• Exercise goal: Beginning at the line that contains "ten auch in diesem Jahr wieder auf" and finishing at the line that contains "ומגוונים, כגון: מתמטיקה, אנגלית", output the data below exactly. Include both end lines and no pictures.

Data section START

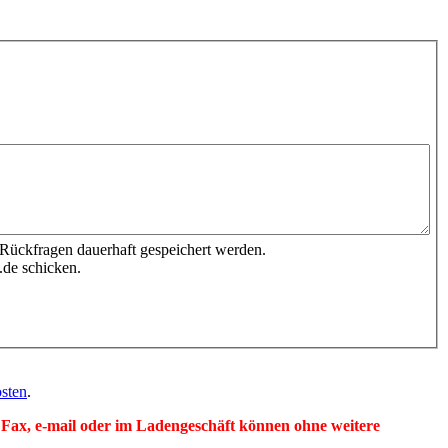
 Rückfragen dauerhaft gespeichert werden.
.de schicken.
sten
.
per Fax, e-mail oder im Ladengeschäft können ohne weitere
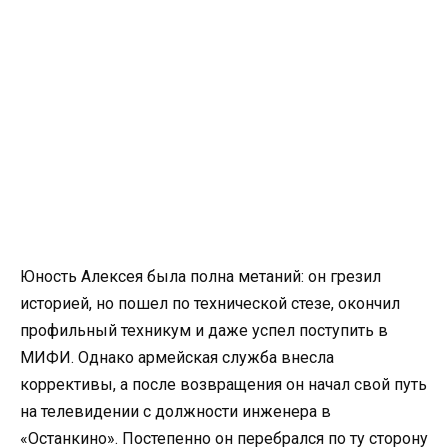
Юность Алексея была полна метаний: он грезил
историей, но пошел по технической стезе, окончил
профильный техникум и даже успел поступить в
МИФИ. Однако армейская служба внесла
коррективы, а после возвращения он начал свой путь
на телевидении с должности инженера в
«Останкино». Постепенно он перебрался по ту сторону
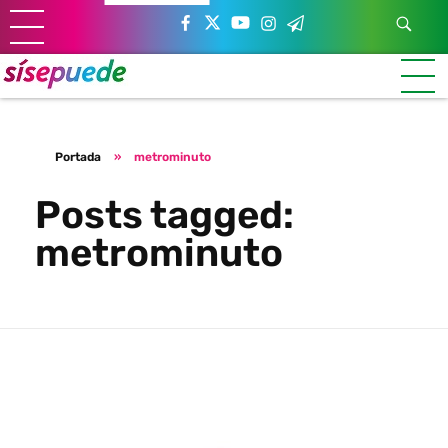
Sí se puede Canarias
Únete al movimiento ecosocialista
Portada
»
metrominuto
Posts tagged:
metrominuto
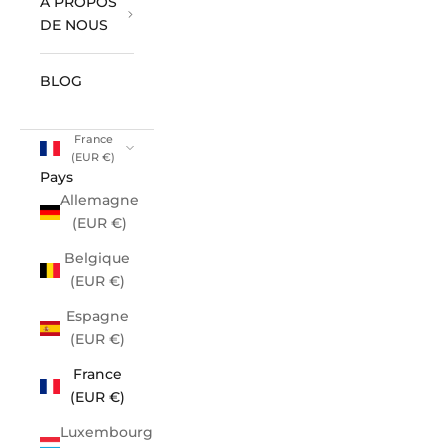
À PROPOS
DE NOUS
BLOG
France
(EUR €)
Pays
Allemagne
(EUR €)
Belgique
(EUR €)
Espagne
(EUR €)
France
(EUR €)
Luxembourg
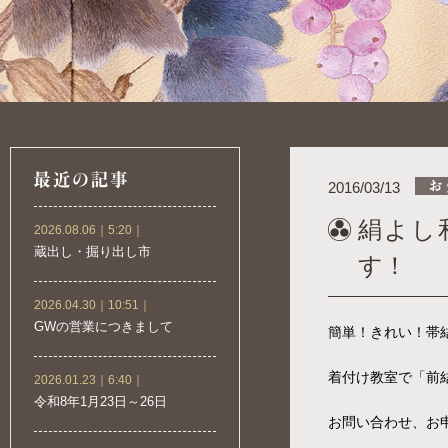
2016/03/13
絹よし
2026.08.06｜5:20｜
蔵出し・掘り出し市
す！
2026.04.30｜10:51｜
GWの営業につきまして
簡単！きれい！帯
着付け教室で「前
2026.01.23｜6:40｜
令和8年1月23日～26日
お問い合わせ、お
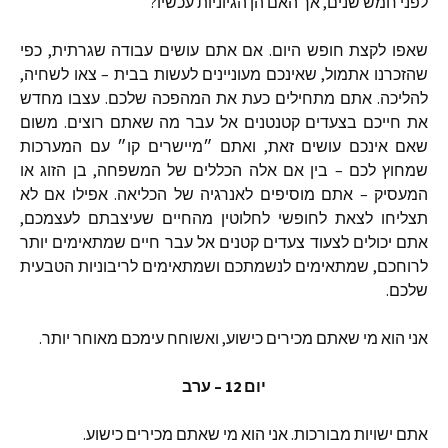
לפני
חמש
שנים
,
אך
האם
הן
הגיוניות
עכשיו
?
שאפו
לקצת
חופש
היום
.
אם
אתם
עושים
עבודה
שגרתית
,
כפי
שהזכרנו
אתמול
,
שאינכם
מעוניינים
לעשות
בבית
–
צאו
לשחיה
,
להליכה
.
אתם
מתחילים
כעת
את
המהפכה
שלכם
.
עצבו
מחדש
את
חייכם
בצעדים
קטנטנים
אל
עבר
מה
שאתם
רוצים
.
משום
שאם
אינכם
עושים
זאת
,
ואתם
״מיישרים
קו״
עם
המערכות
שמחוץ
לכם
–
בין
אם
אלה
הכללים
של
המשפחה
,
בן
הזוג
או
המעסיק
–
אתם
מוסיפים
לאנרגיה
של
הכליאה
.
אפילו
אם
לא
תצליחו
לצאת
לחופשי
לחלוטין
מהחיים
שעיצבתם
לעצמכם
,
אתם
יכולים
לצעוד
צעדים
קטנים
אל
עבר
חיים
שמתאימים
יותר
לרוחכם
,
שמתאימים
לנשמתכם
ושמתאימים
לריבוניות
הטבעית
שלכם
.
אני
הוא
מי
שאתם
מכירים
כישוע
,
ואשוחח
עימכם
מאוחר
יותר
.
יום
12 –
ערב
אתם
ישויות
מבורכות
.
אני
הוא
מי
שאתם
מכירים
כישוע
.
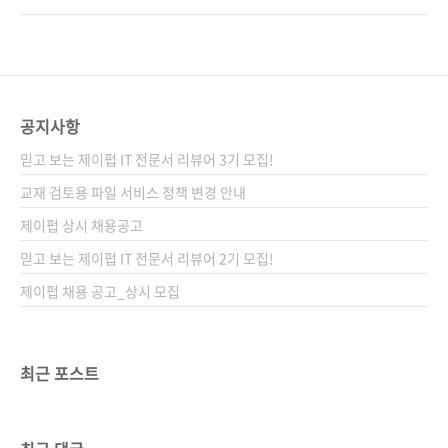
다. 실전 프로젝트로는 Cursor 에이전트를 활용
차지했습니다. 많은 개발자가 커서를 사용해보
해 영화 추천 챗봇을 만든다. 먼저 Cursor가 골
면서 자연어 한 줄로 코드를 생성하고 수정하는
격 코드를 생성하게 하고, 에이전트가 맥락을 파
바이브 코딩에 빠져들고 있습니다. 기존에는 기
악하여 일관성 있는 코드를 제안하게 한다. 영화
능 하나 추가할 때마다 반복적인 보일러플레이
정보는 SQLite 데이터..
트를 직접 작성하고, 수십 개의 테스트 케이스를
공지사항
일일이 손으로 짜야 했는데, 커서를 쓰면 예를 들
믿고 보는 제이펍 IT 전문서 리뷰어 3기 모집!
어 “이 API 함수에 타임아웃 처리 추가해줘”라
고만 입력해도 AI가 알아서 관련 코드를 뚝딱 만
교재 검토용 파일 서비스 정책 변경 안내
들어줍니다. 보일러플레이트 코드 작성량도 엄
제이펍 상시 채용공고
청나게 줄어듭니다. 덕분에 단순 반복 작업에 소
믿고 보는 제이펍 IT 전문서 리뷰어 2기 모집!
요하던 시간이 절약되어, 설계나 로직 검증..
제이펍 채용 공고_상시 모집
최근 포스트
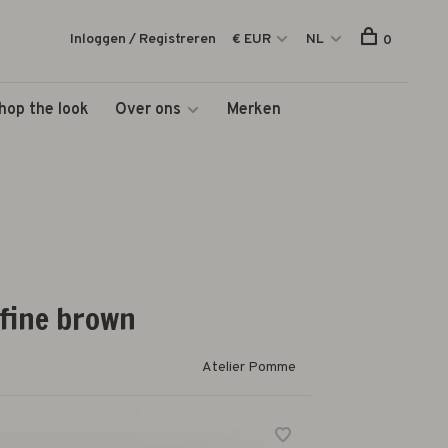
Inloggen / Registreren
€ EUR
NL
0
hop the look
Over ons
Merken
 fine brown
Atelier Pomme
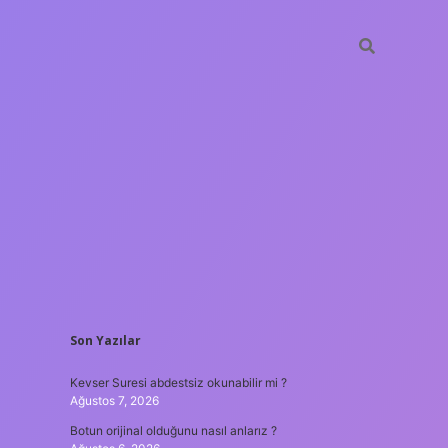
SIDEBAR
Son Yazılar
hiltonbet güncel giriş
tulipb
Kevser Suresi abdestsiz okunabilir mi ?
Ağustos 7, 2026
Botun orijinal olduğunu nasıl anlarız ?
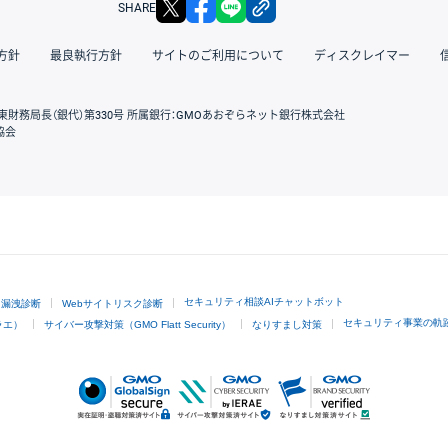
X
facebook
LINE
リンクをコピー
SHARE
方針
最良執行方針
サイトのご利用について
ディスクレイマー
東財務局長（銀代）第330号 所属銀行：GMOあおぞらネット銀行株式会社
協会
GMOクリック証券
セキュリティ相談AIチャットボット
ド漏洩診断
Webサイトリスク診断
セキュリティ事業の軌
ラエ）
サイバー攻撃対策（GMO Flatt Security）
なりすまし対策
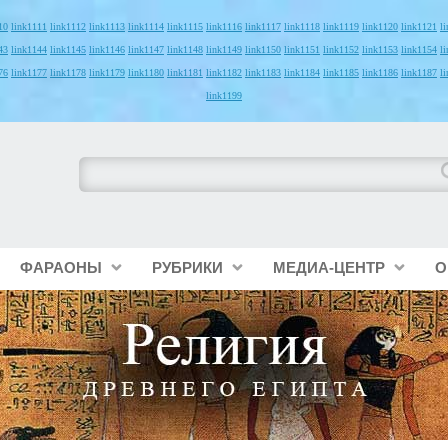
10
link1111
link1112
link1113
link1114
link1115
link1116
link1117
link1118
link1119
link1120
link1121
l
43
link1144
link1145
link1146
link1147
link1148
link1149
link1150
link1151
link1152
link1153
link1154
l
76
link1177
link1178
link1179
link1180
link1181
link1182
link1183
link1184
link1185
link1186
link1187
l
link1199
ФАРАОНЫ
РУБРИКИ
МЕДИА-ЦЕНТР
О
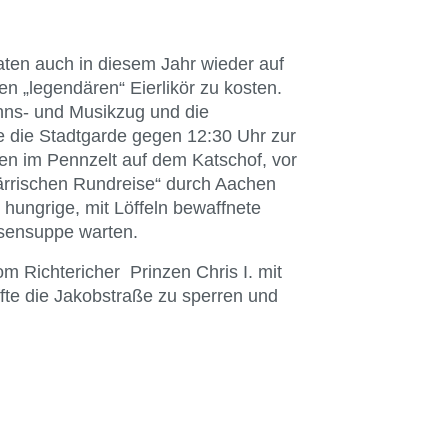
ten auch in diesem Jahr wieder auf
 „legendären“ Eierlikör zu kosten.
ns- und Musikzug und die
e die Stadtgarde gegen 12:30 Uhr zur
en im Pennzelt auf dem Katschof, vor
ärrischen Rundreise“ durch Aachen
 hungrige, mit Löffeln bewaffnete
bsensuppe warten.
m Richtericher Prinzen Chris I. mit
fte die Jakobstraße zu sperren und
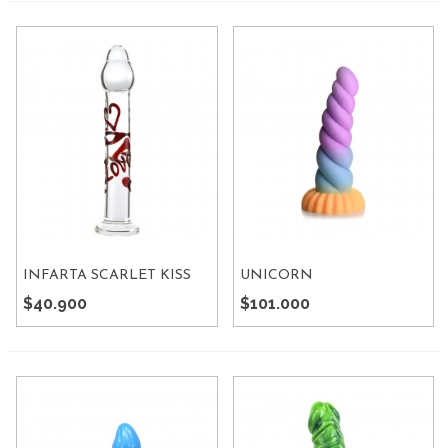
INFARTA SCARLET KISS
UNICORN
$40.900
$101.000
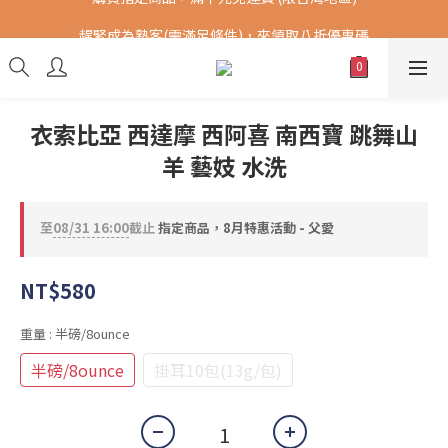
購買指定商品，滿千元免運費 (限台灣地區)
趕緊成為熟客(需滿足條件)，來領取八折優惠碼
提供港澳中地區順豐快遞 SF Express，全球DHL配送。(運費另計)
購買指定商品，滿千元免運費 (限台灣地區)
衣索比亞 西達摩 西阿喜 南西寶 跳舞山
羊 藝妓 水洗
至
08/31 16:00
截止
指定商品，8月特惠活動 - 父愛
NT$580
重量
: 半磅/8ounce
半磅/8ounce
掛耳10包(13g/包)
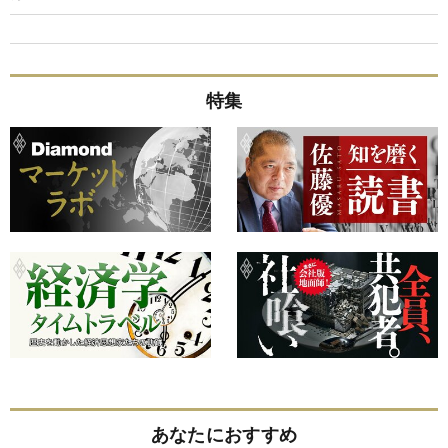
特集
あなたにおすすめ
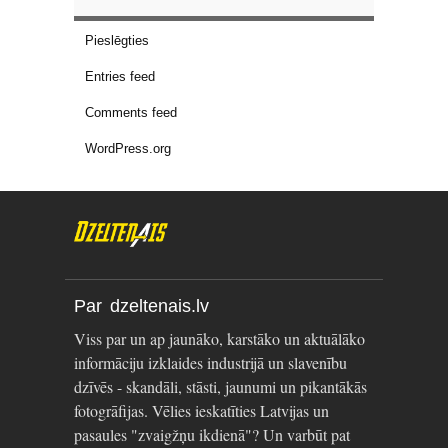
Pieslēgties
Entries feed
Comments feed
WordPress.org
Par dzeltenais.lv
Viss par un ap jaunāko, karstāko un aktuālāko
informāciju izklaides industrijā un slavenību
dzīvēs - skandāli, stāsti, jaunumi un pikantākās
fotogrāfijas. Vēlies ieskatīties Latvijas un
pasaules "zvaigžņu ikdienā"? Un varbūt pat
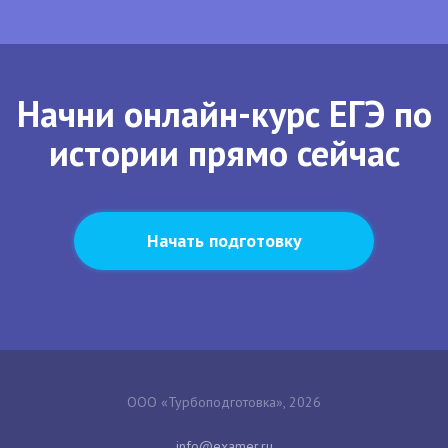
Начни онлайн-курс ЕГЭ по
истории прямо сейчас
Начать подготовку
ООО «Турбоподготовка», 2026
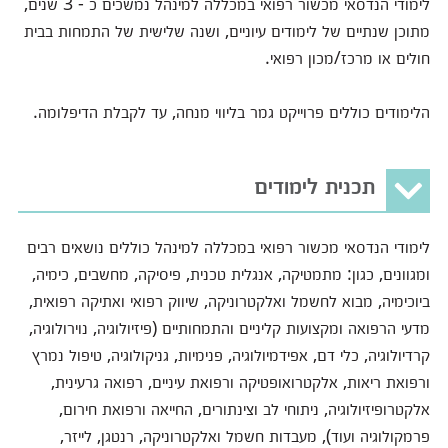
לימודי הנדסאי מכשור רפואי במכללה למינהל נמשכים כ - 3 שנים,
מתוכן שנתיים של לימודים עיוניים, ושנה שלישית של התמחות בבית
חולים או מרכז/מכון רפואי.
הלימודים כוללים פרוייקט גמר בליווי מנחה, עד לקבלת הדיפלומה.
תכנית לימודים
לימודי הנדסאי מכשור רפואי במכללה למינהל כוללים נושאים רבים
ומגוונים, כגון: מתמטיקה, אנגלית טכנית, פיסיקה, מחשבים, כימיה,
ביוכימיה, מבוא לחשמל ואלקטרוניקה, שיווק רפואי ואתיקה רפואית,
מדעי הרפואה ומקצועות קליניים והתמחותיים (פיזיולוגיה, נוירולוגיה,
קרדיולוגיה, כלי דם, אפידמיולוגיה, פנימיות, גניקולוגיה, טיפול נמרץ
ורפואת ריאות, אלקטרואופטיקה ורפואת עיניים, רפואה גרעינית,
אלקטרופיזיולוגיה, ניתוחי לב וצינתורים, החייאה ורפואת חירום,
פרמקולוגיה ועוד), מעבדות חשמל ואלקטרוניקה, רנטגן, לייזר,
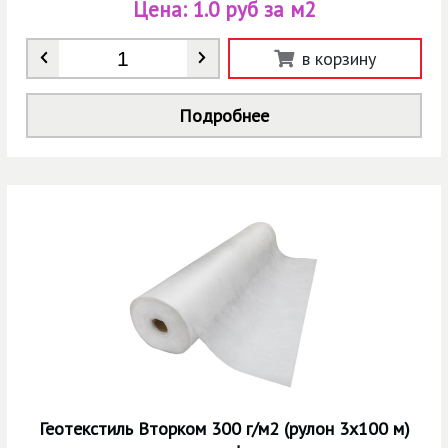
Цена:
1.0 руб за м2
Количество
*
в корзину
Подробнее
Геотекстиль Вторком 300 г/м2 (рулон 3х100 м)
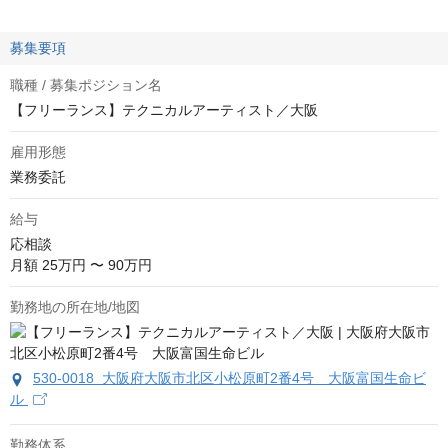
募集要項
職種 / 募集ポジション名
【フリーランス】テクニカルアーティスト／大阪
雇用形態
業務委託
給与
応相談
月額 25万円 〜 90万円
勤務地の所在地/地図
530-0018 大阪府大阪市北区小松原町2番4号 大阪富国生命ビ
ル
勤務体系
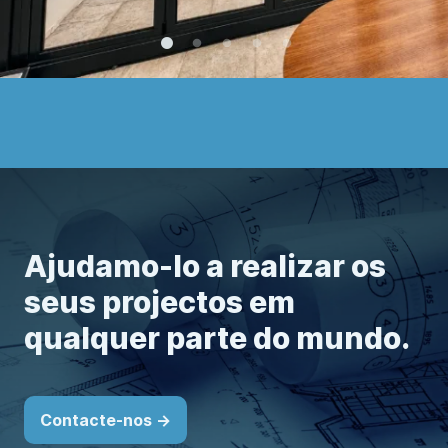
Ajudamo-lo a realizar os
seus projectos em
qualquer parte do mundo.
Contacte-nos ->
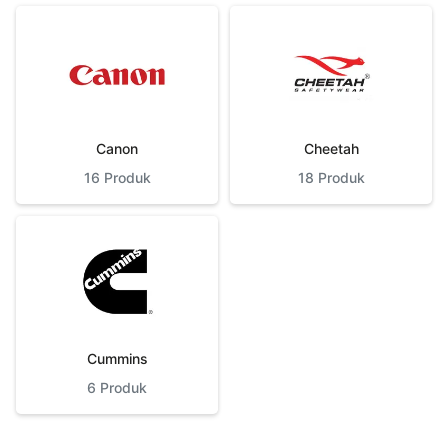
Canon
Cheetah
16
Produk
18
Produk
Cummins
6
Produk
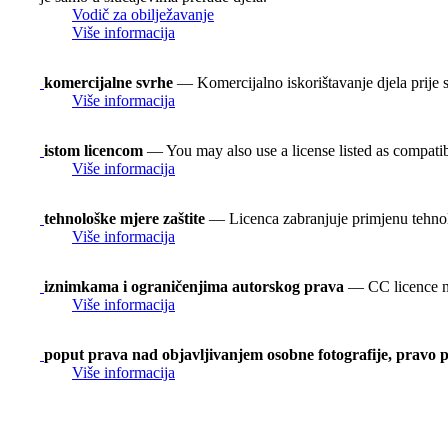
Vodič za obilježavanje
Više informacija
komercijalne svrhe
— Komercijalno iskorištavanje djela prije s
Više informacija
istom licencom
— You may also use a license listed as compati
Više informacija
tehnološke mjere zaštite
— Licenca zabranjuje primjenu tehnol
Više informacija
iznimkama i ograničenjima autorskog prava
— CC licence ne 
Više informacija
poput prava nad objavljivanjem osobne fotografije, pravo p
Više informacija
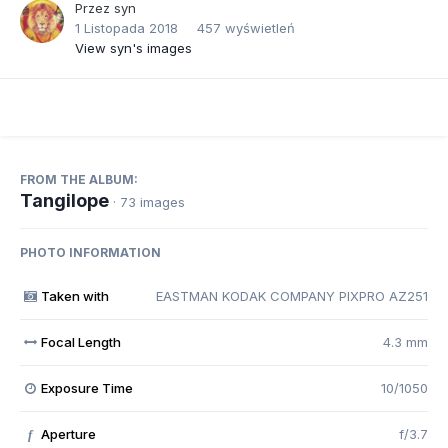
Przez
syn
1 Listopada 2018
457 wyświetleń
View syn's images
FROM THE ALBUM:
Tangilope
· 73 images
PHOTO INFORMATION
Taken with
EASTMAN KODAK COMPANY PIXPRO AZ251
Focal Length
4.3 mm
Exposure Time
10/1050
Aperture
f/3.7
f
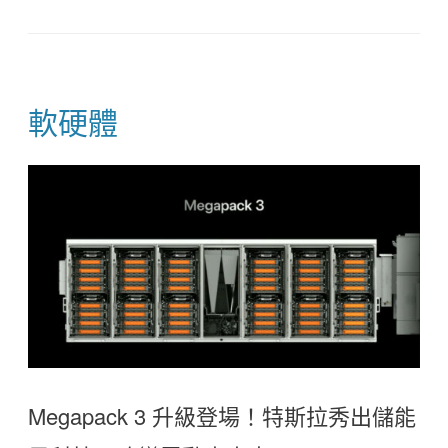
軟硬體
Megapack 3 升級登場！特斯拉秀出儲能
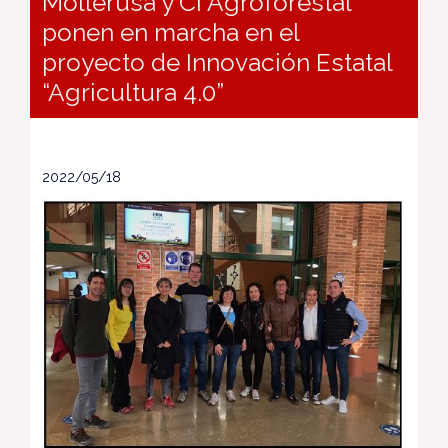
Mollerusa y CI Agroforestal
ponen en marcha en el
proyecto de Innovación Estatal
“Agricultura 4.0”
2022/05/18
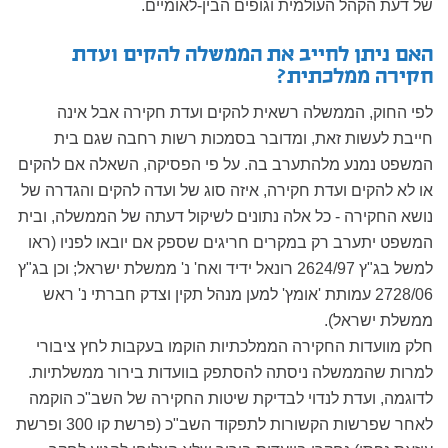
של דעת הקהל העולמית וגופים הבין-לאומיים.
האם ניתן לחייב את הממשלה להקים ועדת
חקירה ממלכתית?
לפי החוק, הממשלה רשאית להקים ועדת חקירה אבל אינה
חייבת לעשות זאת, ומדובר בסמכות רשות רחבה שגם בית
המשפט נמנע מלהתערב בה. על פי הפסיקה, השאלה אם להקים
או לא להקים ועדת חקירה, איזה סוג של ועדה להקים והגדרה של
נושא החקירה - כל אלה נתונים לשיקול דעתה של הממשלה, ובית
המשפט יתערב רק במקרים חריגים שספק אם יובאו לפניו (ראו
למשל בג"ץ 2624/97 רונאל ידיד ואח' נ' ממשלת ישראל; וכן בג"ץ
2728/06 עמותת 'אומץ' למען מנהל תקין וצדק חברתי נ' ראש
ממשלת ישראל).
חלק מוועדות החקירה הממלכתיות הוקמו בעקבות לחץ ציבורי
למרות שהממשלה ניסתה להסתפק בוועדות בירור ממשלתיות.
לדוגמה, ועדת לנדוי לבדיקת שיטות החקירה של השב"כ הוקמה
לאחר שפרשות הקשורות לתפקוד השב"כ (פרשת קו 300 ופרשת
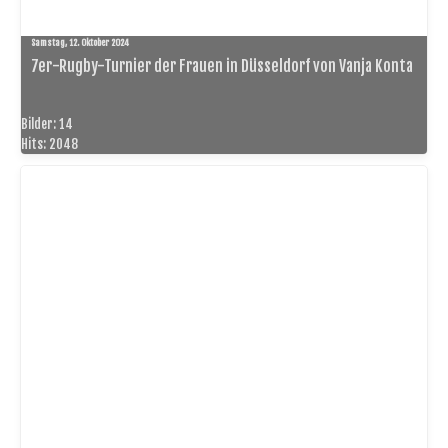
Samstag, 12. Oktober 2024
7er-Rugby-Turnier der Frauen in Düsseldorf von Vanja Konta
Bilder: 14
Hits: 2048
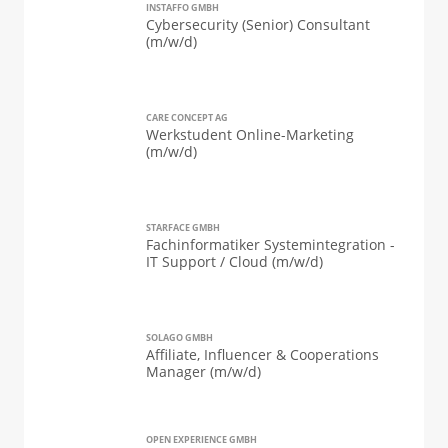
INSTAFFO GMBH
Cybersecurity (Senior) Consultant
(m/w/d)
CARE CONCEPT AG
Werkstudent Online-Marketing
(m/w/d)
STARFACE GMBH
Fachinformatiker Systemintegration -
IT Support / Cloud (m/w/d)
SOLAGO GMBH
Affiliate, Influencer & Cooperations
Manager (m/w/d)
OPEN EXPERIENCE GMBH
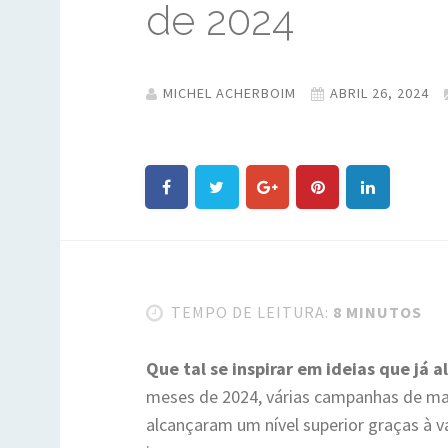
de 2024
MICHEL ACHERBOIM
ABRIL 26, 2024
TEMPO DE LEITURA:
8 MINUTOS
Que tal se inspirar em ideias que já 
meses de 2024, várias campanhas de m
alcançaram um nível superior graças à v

Data section END

• Solved problem:
ten auch in diesem Jahr wieder auf
 „legendären“ Eierlikör zu kosten.
ns- und Musikzug und die
e die Stadtgarde gegen 12:30 Uhr zur
en im Pennzelt auf dem Katschof, vor
ärrischen Rundreise“ durch Aachen
 hungrige, mit Löffeln bewaffnete
bsensuppe warten.
m Richtericher Prinzen Chris I. mit
fte die Jakobstraße zu sperren und
INFARTA SCARLET KISS
UNICORN
$40.900
$101.000
購買指定商品，滿千元免運費 (限台灣地區)
趕緊成為熟客(需滿足條件)，來領取八折優惠碼
提供港澳中地區順豐快遞 SF Express，全球DHL配送。(運費另計)
購買指定商品，滿千元免運費 (限台灣地區)
衣索比亞 西達摩 西阿喜 南西寶 跳舞山
羊 藝妓 水洗
至
08/31 16:00
截止
指定商品，8月特惠活動 - 父愛
NT$580
重量
: 半磅/8ounce
半磅/8ounce
掛耳10包(13g/包)
特集
あなたにおすすめ
Pieslēgties
Entries feed
Comments feed
WordPress.org
Par dzeltenais.lv
Viss par un ap jaunāko, karstāko un aktuālāko
informāciju izklaides industrijā un slavenību
dzīvēs - skandāli, stāsti, jaunumi un pikantākās
fotogrāfijas. Vēlies ieskatīties Latvijas un
pasaules "zvaigžņu ikdienā"? Un varbūt pat
Начни онлайн-курс ЕГЭ по
истории прямо сейчас
Начать подготовку
ООО «Турбоподготовка», 2026
לימודי הנדסאי מכשור רפואי במכללה למינהל נמשכים כ - 3 שנים,
מתוכן שנתיים של לימודים עיוניים, ושנה שלישית של התמחות בבית
חולים או מרכז/מכון רפואי.
הלימודים כוללים פרוייקט גמר בליווי מנחה, עד לקבלת הדיפלומה.
תכנית לימודים
לימודי הנדסאי מכשור רפואי במכללה למינהל כוללים נושאים רבים
ומגוונים, כגון: מתמטיקה, אנגלית טכנית, פיסיקה, מחשבים, כימיה,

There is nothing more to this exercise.